▶ _EXERCISE DETAILS_
Copy out the entries below exactly as they stand, but only from the line containing "本的な考え方を、「夏休みの自由研究」「家族へのサプライズ」「ク" through the line containing "ー漫画」+「図解満載の解説」+「手法を体感できるワーク」の充".

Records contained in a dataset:
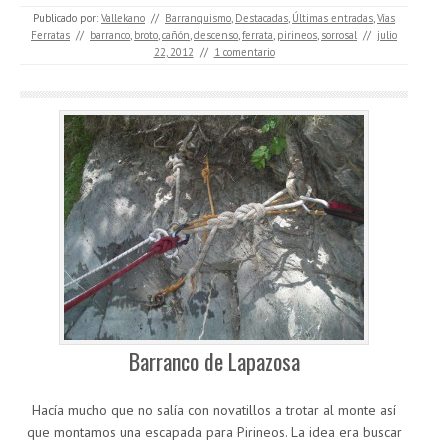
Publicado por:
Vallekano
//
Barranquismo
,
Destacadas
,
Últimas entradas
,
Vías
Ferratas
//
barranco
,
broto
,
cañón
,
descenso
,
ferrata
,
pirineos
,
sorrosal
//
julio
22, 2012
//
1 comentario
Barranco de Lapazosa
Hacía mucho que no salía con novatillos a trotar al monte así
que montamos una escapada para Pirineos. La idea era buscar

* * *

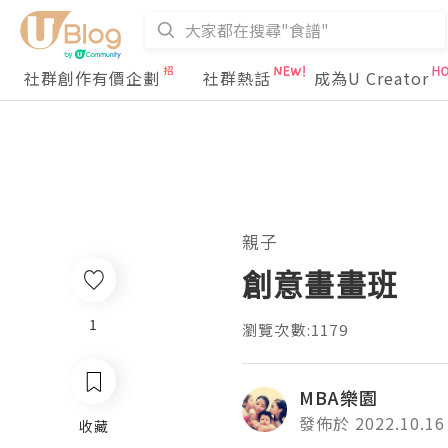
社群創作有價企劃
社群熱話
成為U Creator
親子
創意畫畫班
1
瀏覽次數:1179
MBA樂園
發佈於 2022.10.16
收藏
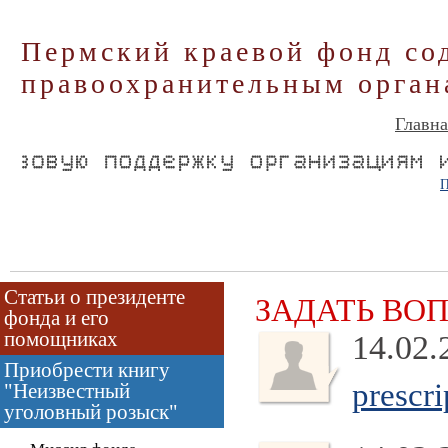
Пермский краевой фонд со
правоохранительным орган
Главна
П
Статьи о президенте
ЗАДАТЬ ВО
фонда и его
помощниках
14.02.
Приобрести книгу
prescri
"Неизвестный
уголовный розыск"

---

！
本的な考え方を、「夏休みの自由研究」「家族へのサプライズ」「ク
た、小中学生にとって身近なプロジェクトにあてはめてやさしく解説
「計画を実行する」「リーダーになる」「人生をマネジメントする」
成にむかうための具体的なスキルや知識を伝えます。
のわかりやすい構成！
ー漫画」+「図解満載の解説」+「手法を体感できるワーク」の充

▶ _FINAL ANSWER_
本的な考え方を、「夏休みの自由研究」「家族へのサプライズ」「ク
た、小中学生にとって身近なプロジェクトにあてはめてやさしく解説
「計画を実行する」「リーダーになる」「人生をマネジメントする」
成にむかうための具体的なスキルや知識を伝えます。
のわかりやすい構成！
ー漫画」+「図解満載の解説」+「手法を体感できるワーク」の充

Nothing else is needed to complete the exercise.